Statistics from the World Health Organization in 2006 show that in the United States alone, there are more than 2 million people who have developed an addiction to prescription opiates. Although legally sold as Actiq, Duragesic and Sublimaze, it also has a lot of popular street names. According to the National Institute in Drug Abuse, it is known as jackpot, TNT, China girl, tango, cash and murder 8 among others.

In the 2010 report of the National Drug Threat Assessment, it shows that opioid pain medication like Fentanyl is one of the most abused drugs in the country. The National Drug Intelligence Center, who was responsible for the study, says that it is already second to marijuana. The center also discussed that these supposedly prescription drugs are used for nonmedical issues by about 21 percent of the whole population of U.S. They are said to be distributed illegally by physicians from Florida to colleges and other states. In California, 20 percent are said to be already physically dependent on a derivative of Fentanyl named as China white. The report states that in 2006, opioid analgesics caused 11,001 unintentional fatalities. Compared to the 3,994 in 2001, it is only further proof that an addiction to prescription pain drugs is rising significantly.

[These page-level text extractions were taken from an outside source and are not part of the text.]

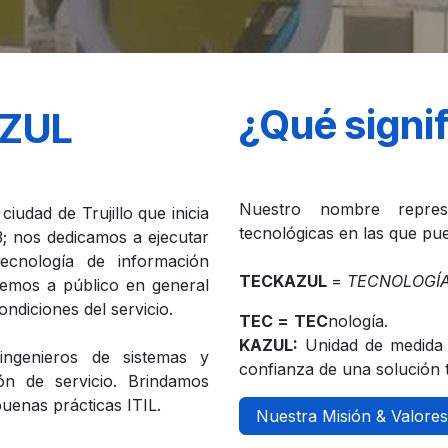
¿Qué signi
AZUL
Nuestro nombre repres
udad de Trujillo que inicia
tecnológicas en las que pue
; nos dedicamos a ejecutar
ecnología de información
TECKAZUL
=
TECNOLOGÍA
demos a público en general
ndiciones del servicio.
TEC =
TEC
nología.
KAZUL:
Unidad de medida 
ngenieros de sistemas y
confianza de una solución 
ón de servicio. Brindamos
uenas prácticas ITIL.
Nuestra Misión & Valores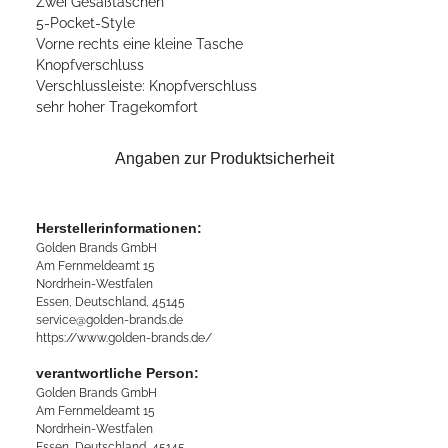
Zwei Gesäßtaschen
5-Pocket-Style
Vorne rechts eine kleine Tasche
Knopfverschluss
Verschlussleiste: Knopfverschluss
sehr hoher Tragekomfort
Angaben zur Produktsicherheit
Herstellerinformationen:
Golden Brands GmbH
Am Fernmeldeamt 15
Nordrhein-Westfalen
Essen, Deutschland, 45145
service@golden-brands.de
https://www.golden-brands.de/
verantwortliche Person:
Golden Brands GmbH
Am Fernmeldeamt 15
Nordrhein-Westfalen
Essen, Deutschland, 45145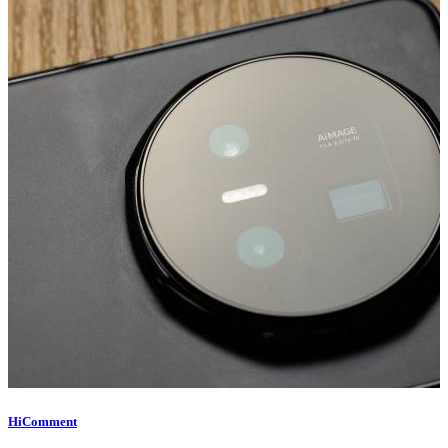
HiComment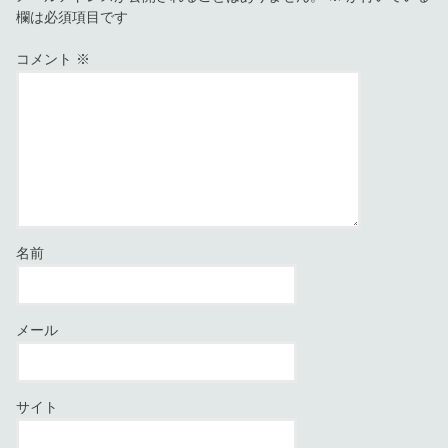
欄は必須項目です
コメント
※
名前
メール
サイト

In 2008, a news report from USA Today states that the government released its first national tally of deaths caused by Fentanyl. It covered two states, Delaware and New Jersey plus four cities: Philadelphia, St. Louis, Detroit and Chicago. It showed that at least 1013 people died in a span of two years with an illegal version of the said drug. The Center for Disease Control and Prevention who was responsible for the tally, covered the period of April 2005 to March 2007. It has also been reported that the first clusters of overdoses from Fentanyl was observed in 2005 in Chicago. However, instances of overdoses then decreased after a shutdown of a Fentanyl operation in Toluca, Mexico by law enforcements two years prior to the report.

In illegal versions, Fentanyl powder is said to be often mixed with other substances like cocaine and heroin. Reports show that drug sellers are said to do this since it increases the chances of a rapid addiction. However, not only is potency increased, but it also amplifies dangers and adverse reactions leading to a fatal overdose. In some cases, heroin users are even unaware that Fentanyl is included in their injection. This is an important fact considering that Fentanyl is at least 30 times more potent than heroin thus making it a very dangerous drug. A report from the 1980's has even shown an outbreak of deaths wherein users were found dead while the needles were still attached to their arms.

For teenagers or young adults, it has been observed that most addicts started with leftover prescriptions from family members, like parents, who have undergone surgery. This is one of the reasons why it is encouraged that excess opiate medications should be disposed of immediately to prevent this type of occurrences at home. And since illegal Fentanyl distribution are targeted towards schools, parents are asked to be keen about uncharacteristic changes in the behavior of teenagers such as asking for an increase of allowance, being overly sensitive, constant fatigue or demanding privacy all the time which are only some of the telltale signs of drug abuse.